Jurgen Klopp has spoken about Ryan Gravenberch and why he was substituted in their 2-0 Europa League victory over Union Saint-Gilloise.
Klopp revealed he was forced to change his plan for Ryan Gravenberch after the Dutchman scored the first goal for Liverpool.
The summer signing, who had claimed assists in both of his first two starts for the club, opened his account late in the first half with a simple tap-in after Trent Alexander-Arnold’s strike was parried.
It capped off an impressive performance for the former Bayern Munich man as he continues to grow in stature following a difficult season in the Bundesliga.
Klopp was delighted with Gravenberch’s performance against the Belgians as the Reds made it two wins from two in the Europa League group stages. However, the Reds boss admitted that he was forced to change his plan for the 21-year-old, who was withdrawn late on.
“I think it’s really obvious how good he is,” Klopp told reporters. “What a talent he is, he is enjoying the situation, enjoying himself. That’s very important.
“Gets step-by-step all the confidence back, that is really cool to see. He is in the middle of the group, fits really well to the age group of the majority of the squad. That is good.

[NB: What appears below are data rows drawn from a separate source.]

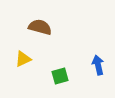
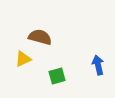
brown semicircle: moved 10 px down
green square: moved 3 px left
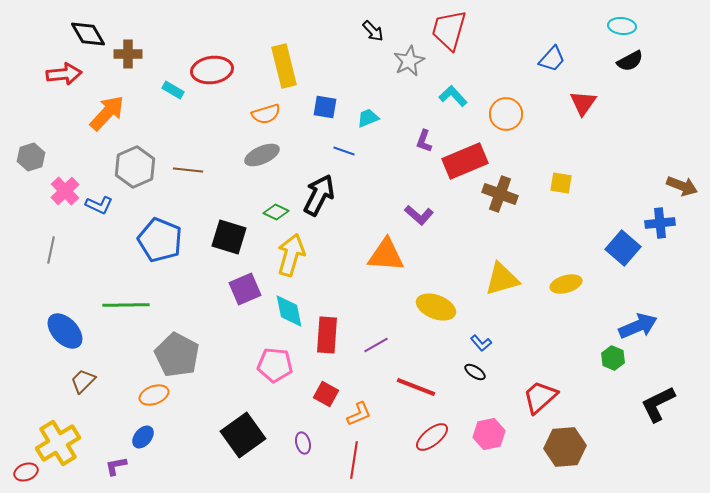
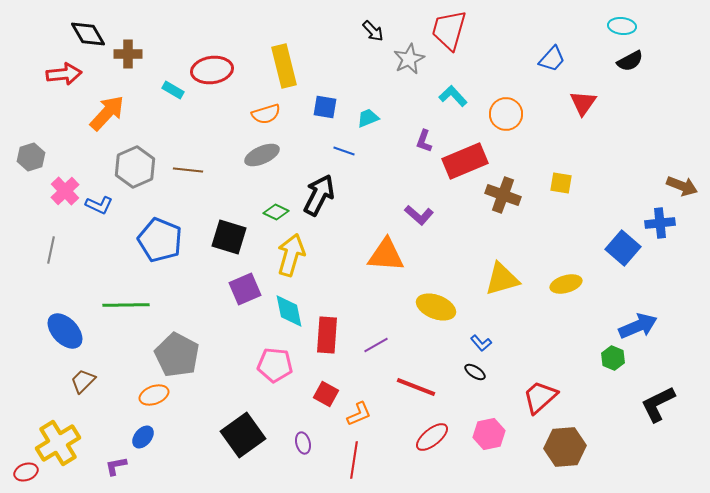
gray star at (409, 61): moved 2 px up
brown cross at (500, 194): moved 3 px right, 1 px down
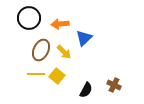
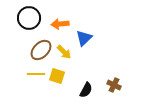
brown ellipse: rotated 20 degrees clockwise
yellow square: rotated 21 degrees counterclockwise
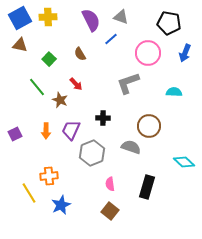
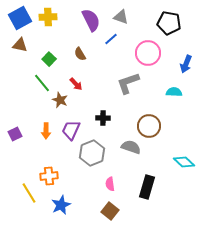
blue arrow: moved 1 px right, 11 px down
green line: moved 5 px right, 4 px up
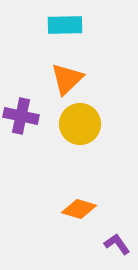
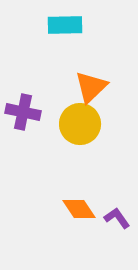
orange triangle: moved 24 px right, 8 px down
purple cross: moved 2 px right, 4 px up
orange diamond: rotated 40 degrees clockwise
purple L-shape: moved 26 px up
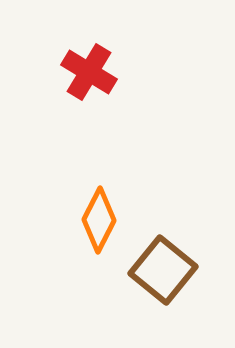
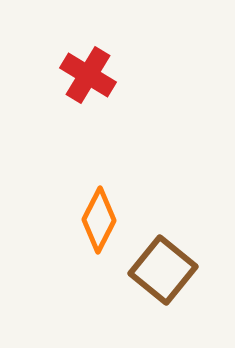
red cross: moved 1 px left, 3 px down
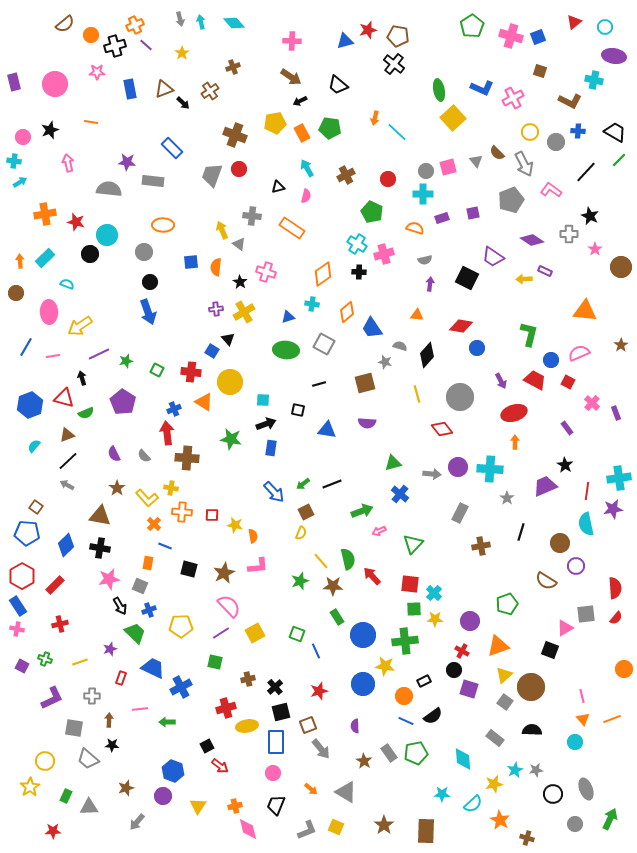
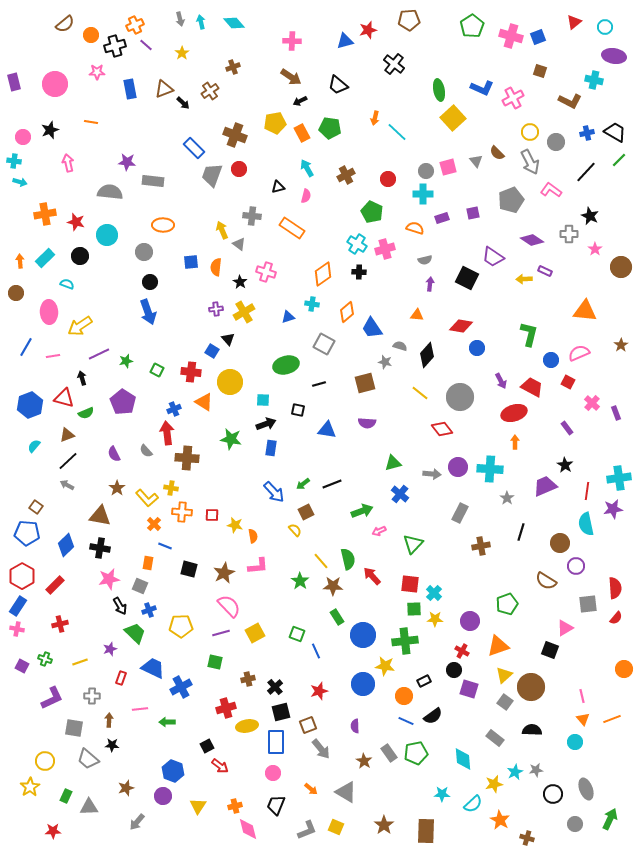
brown pentagon at (398, 36): moved 11 px right, 16 px up; rotated 15 degrees counterclockwise
blue cross at (578, 131): moved 9 px right, 2 px down; rotated 16 degrees counterclockwise
blue rectangle at (172, 148): moved 22 px right
gray arrow at (524, 164): moved 6 px right, 2 px up
cyan arrow at (20, 182): rotated 48 degrees clockwise
gray semicircle at (109, 189): moved 1 px right, 3 px down
black circle at (90, 254): moved 10 px left, 2 px down
pink cross at (384, 254): moved 1 px right, 5 px up
green ellipse at (286, 350): moved 15 px down; rotated 20 degrees counterclockwise
red trapezoid at (535, 380): moved 3 px left, 7 px down
yellow line at (417, 394): moved 3 px right, 1 px up; rotated 36 degrees counterclockwise
gray semicircle at (144, 456): moved 2 px right, 5 px up
yellow semicircle at (301, 533): moved 6 px left, 3 px up; rotated 64 degrees counterclockwise
green star at (300, 581): rotated 18 degrees counterclockwise
blue rectangle at (18, 606): rotated 66 degrees clockwise
gray square at (586, 614): moved 2 px right, 10 px up
purple line at (221, 633): rotated 18 degrees clockwise
cyan star at (515, 770): moved 2 px down
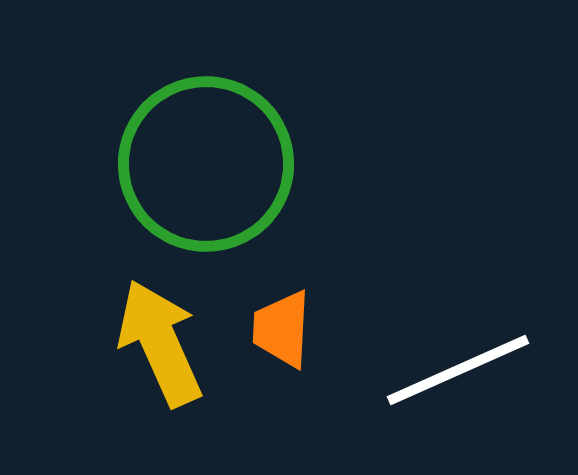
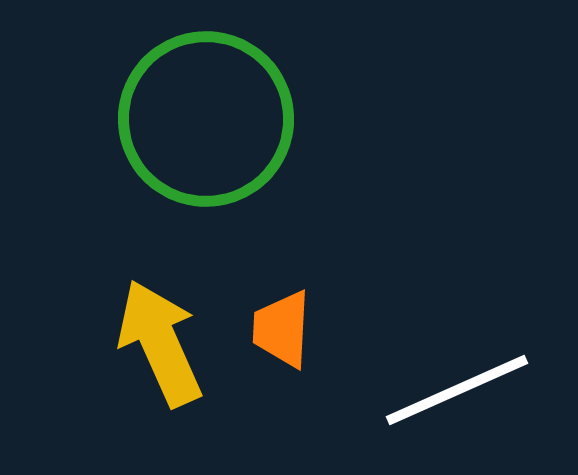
green circle: moved 45 px up
white line: moved 1 px left, 20 px down
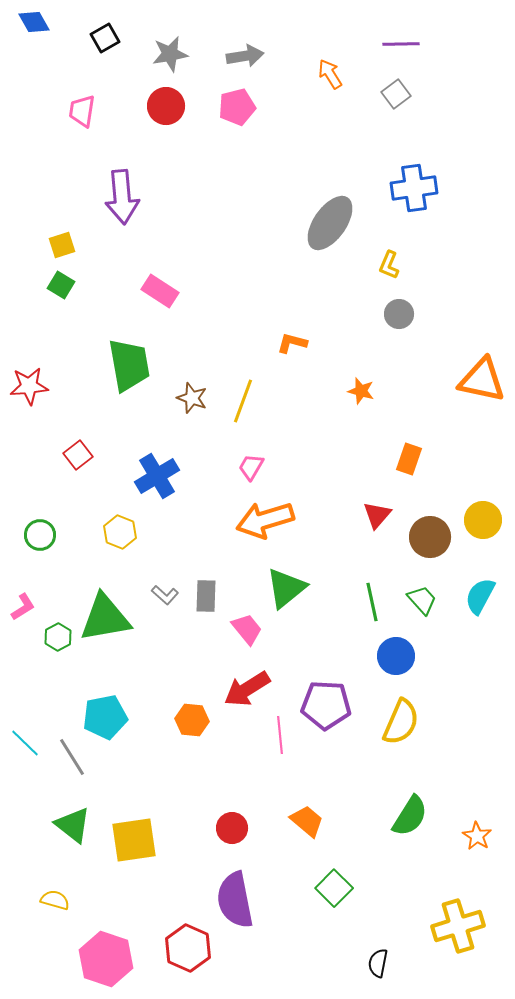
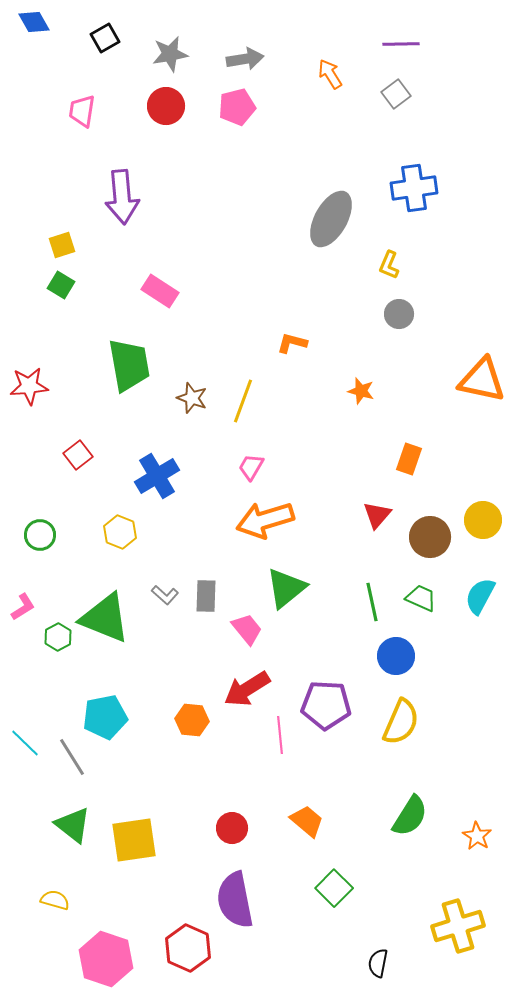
gray arrow at (245, 56): moved 3 px down
gray ellipse at (330, 223): moved 1 px right, 4 px up; rotated 6 degrees counterclockwise
green trapezoid at (422, 600): moved 1 px left, 2 px up; rotated 24 degrees counterclockwise
green triangle at (105, 618): rotated 32 degrees clockwise
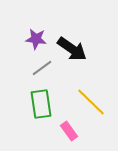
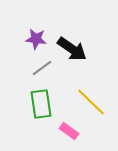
pink rectangle: rotated 18 degrees counterclockwise
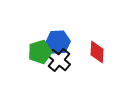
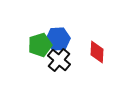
blue hexagon: moved 3 px up
green pentagon: moved 7 px up
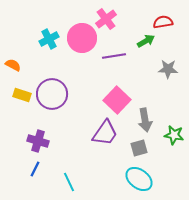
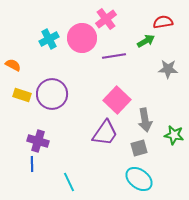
blue line: moved 3 px left, 5 px up; rotated 28 degrees counterclockwise
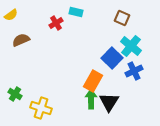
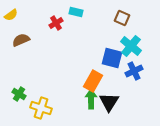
blue square: rotated 30 degrees counterclockwise
green cross: moved 4 px right
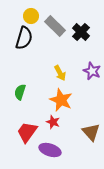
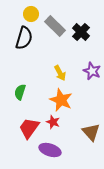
yellow circle: moved 2 px up
red trapezoid: moved 2 px right, 4 px up
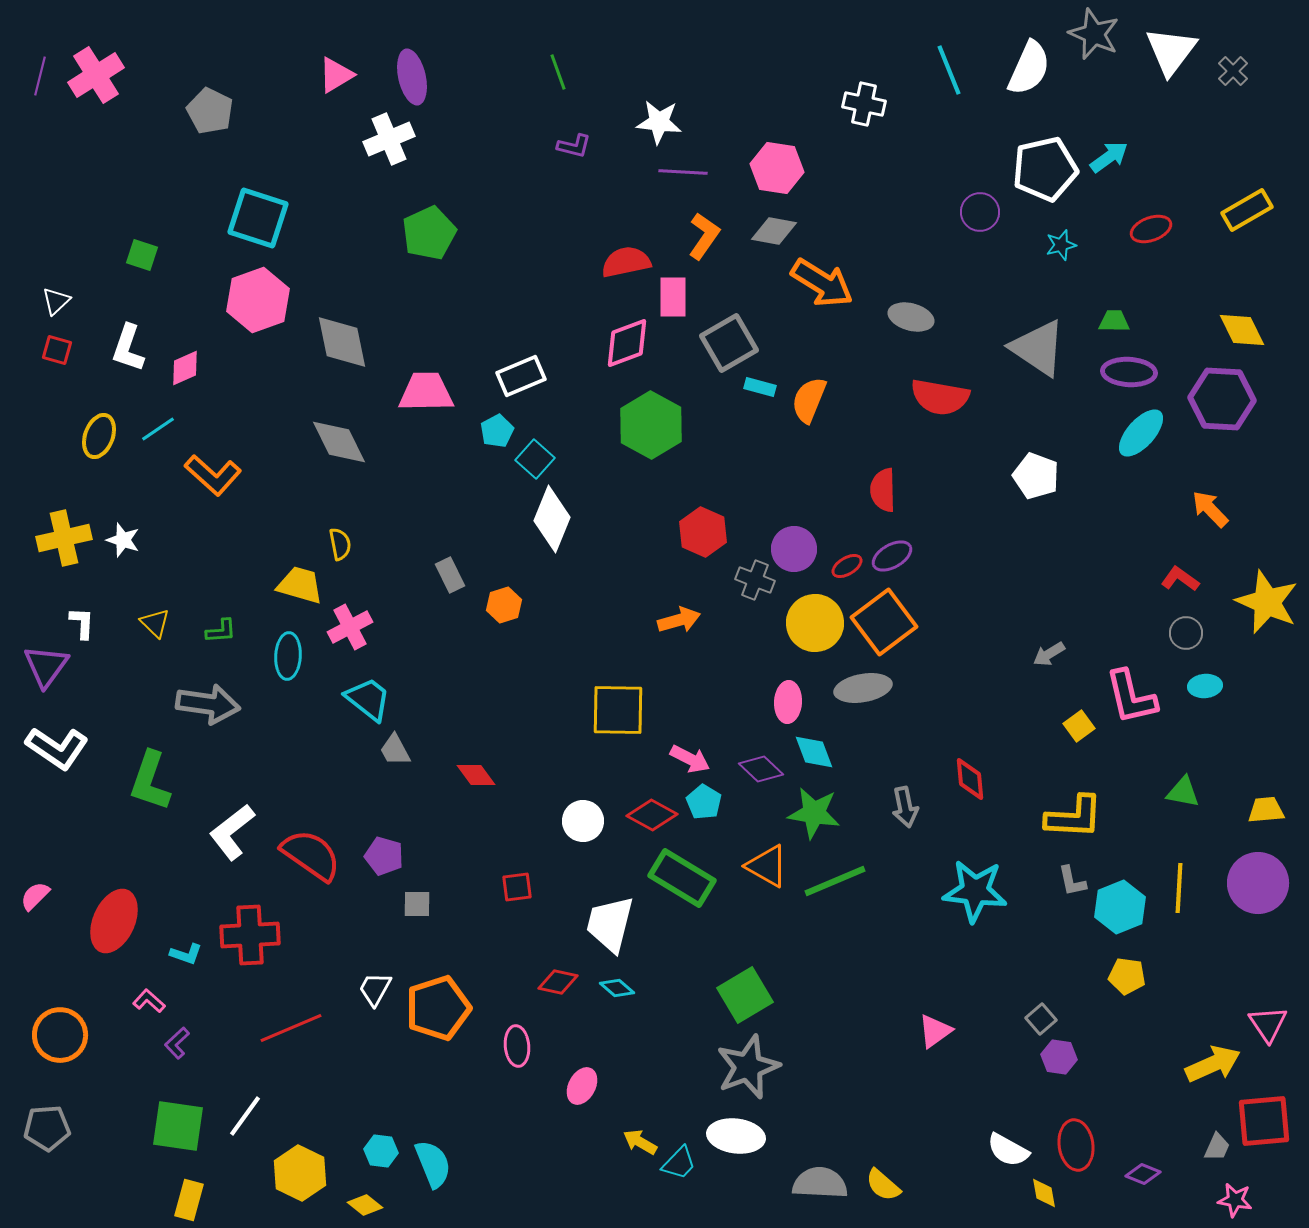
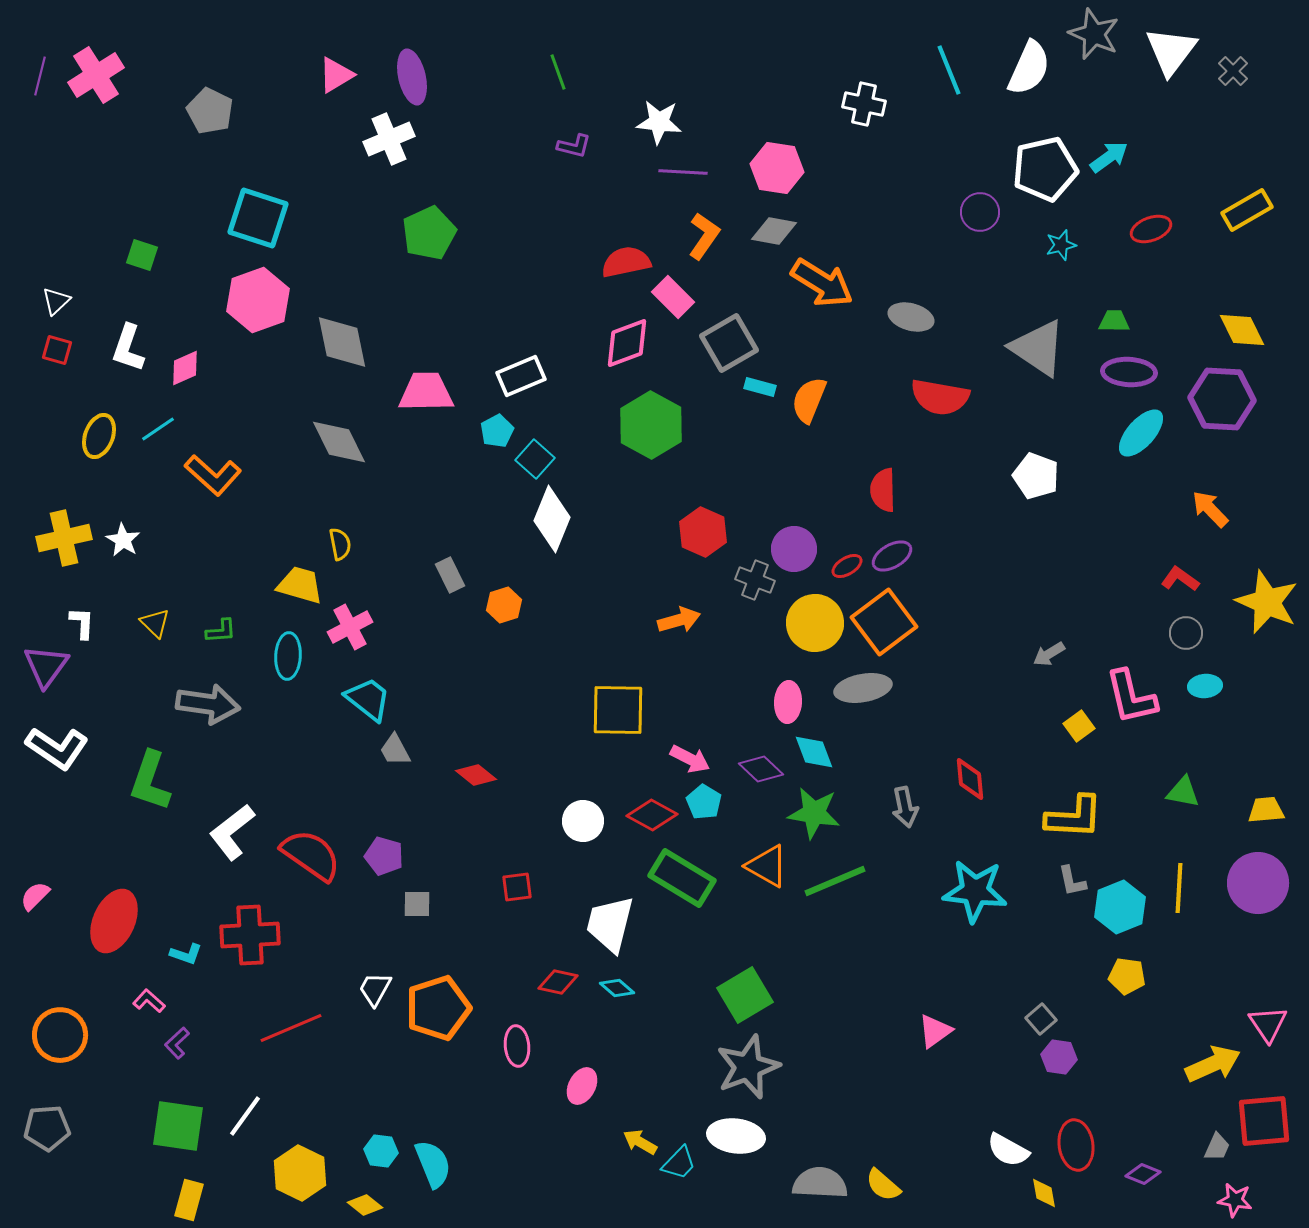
pink rectangle at (673, 297): rotated 45 degrees counterclockwise
white star at (123, 540): rotated 12 degrees clockwise
red diamond at (476, 775): rotated 15 degrees counterclockwise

It’s only positive.
“We thought he might be able to play 90. We wanted to give him 90 but then we saw he dropped a little bit and didn’t want to build any risk, so that’s why we brought on Dom (Dominik Szoboszlai) for a few minutes.
“Everything goes in the right direction, that’s really helpful.”
Meanwhile, Klopp has downplayed any fears that Wataru Endo had been withdrawn because of injury against Union.
The Japan international was taken off at half-time, along with Mohamed Salah and Darwin Nunez, and was spotted with a black eye following a first half collision. However, the German confirmed that all three changes had been pre-planned.
“Yeah, yeah. All three. All three sub were planned,” Klopp said. “If we could do it, that was the idea. If we could do it and nobody else has problems then these three boys would go off.”